Re: This is not a troll. I like Fortran
Hello,
Jim Klein wrote:
> I'm looking for links which might help show that Fortran is not
> something you need a rosseta stone to use.
For purely number-crunching jobs I find Fortran (9x/2003) one of the
easiest programming languages; I wouldn't use it for heavy text
processing or graphical interfaces, though.
A non-computer wizard Ph.D student here [theoretical/numerical physics]
said, Fortran is her language and it works exactly the way she thinks.
> Is Fortran still taught in schools?
In our computer science department, it is too my knowledge not taught.
(When I did there my minor subject [8 years ago], we used a functional
programming language, Haskell, and JAVA.)

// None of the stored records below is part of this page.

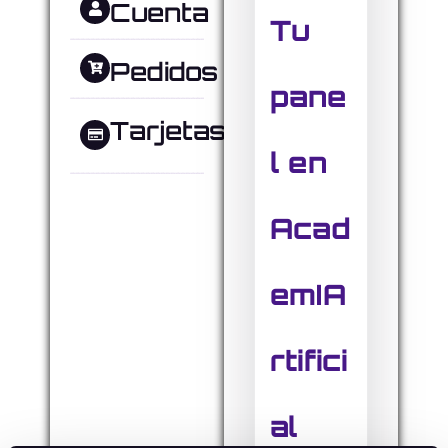
Cuenta
Tu
Pedidos
pane
Tarjetas
l en
Acad
emIA
rtifici
al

In my Numerical Physics course, one could use C or Fortran; however,
most students chose C (including me; the tutors were actually also C
programmers).
However, in the group where I started my master, Fortran 95 was the
programming language of choice.
I think this is typical: In computer science they don't teach it, in
Physics and numerical Mathematics they may teach it. Except for number
crunching, I think, hardly anyone uses Fortran, but in this field one
cannot really pass by Fortran. (Even using C one may want to use
BLAS/LAPACK ...)
I think on of the big problems Fortran has is: Most people only know
FORTRAN 77, which is really old and ugly (fixed format, no allocatable
variables, etc.).
Hopefully, the awareness of the modern Fortran 95/2003 increases.
* * *
Comming back to:
> I'm looking for links which might help show that Fortran is not
> something you need a rosseta stone to use.
To me it is not completely clear what kind of links you are looking
for. I can give you without any problem a list of programs, which use
Fortran 95 (some feature a beautiful code, others are older and not as
nicely written), which prove that Fortran is still actively used. (At
least in academia.)
For the easyness of use, you could compare e.g. a matrix
multiplications in C with the one in Fortran:
A = matmul(B,C)
or other matrix/complex number operations.